OAKLAND CITY COUNCIL//ARMY BASE | Oakland may be close to finding a new home for a controversial city contractor as it moves quickly to clear the Oakland Army Base for a massive redevelopment slated to begin in the fall. However, the Teamsters say the owner of AB Trucking, which a Superior Court judge last week order to pay nearly $1 million in lost wages to workers, is unfit for the city to contract with.

Bill Aboudi, a partner of Oakland Maritime Support Services (OMSS) at the Oakland Army Base, is set to sign a 30-month lease to move its operations to the Port of Oakland. Aboudi, however, also owns AB Trucking and the connection is making some worried whether he can afford the lease deal in light of the judge’s ruling and whether it is just for the city to even work with him.
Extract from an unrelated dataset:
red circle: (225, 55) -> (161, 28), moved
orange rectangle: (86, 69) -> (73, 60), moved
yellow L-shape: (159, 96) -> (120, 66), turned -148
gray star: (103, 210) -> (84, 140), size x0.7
“What sort of precedent is it going to set if we have a lawbreaker allowed to lease with the city when the next company comes along and doesn’t do local hire, doesn’t do ‘ban the box’?” said Doug Bloch of the Teamsters. “If I was them I would say, ‘Hey, well that company got away with it, how about me? Why don’t I get a pass?’”
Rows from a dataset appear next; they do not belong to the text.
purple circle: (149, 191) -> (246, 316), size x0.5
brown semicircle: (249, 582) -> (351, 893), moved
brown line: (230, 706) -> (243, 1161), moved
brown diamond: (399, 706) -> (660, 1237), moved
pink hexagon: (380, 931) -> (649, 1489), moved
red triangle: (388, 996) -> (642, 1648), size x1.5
“I don’t think it’s fair or right to give him a contract,” said Marty Freitas, secretary treasurer of Teamsters Local 70. “I think it’s wrong to award him anything.”

Councilmember Libby Schaaf questioned Aboudi’s financial viability during Tuesday’s Community and Economic Development Committee meeting along in light of revelations he denied workers wages and breaks, among other labor violations. “I think we should pause and ask what this says about us as a city,” said Schaaf.

Long a critic of the Teamsters, Aboudi said the union has harassed him in the past and the current squabble arose when the Teamsters failed to make headway with independent truckers employed by him. “When there’s a failed attempted to organize, they blame me for speaking the truth,” said Aboudi. He also claimed the Teamsters’ tried to bribe him, but “I resisted,” he said.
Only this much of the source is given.